Section 10. Remedies of Indemnitee.
(a) In the event that (i) a determination is made pursuant to Section 8 of this Agreement that Indemnitee is not entitled to indemnification under this Agreement, (ii) advancement of Expenses is not timely made pursuant to Section 7 of this Agreement, (iii) the determination of entitlement to indemnification is to be made by Independent Counsel pursuant to Section 8(b) of this Agreement and such determination shall not have been made and delivered in a written opinion within 90 days after receipt by the Company of the request for indemnification, or (iv) payment of indemnification is not made pursuant to Section 6 of this Agreement within 10 days after receipt by the Company of a written request therefor, or (v) payment of indemnification is not made within 10 days after a determination has been made that Indemnitee is entitled to indemnification or such determination is deemed to have been made pursuant to Section 8 or 9 of this Agreement, Indemnitee shall be entitled to an adjudication in an appropriate court of the State of Delaware, or in any other court of competent jurisdiction, of his entitlement to such indemnification or advancement of Expenses. Alternatively, Indemnitee, at his option, may seek an award in arbitration to be conducted by a single arbitrator pursuant to the rules of the American Arbitration Association. Indemnitee shall commence such proceeding seeking an adjudication or an award in arbitration within 180 days following the date on which Indemnitee first has the right to commence such proceeding pursuant to this Section 10(a). The Company shall not oppose Indemnitees right to seek any such adjudication or award in arbitration.

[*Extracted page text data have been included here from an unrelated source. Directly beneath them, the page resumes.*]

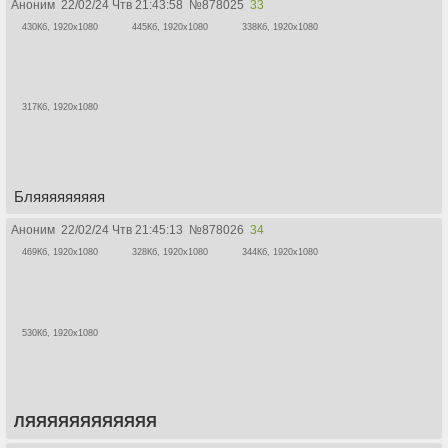
Аноним
22/02/24 Чтв 21:43:58
№
878025
33
430Кб, 1920x1080
445Кб, 1920x1080
338Кб, 1920x1080
317Кб, 1920x1080
Бляяяяяяяяя
Аноним
22/02/24 Чтв 21:45:13
№
878026
34
469Кб, 1920x1080
328Кб, 1920x1080
344Кб, 1920x1080
530Кб, 1920x1080
ЛЯЯЯЯЯЯЯЯЯЯЯЯ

(b) In the event that a determination shall have been made pursuant to Section 8 of this Agreement that Indemnitee is not entitled to indemnification, any judicial proceeding or arbitration commenced pursuant to this Section 10 shall be conducted in all respects as a de novo trial, or arbitration, on the merits and Indemnitee shall not be prejudiced by reason of that adverse determination. If a Change of Control shall have occurred, in any judicial proceeding or arbitration commenced pursuant to this Section 10 the Company shall have the burden of proving that Indemnitee is not entitled to indemnification or advancement of Expenses, as the case may be.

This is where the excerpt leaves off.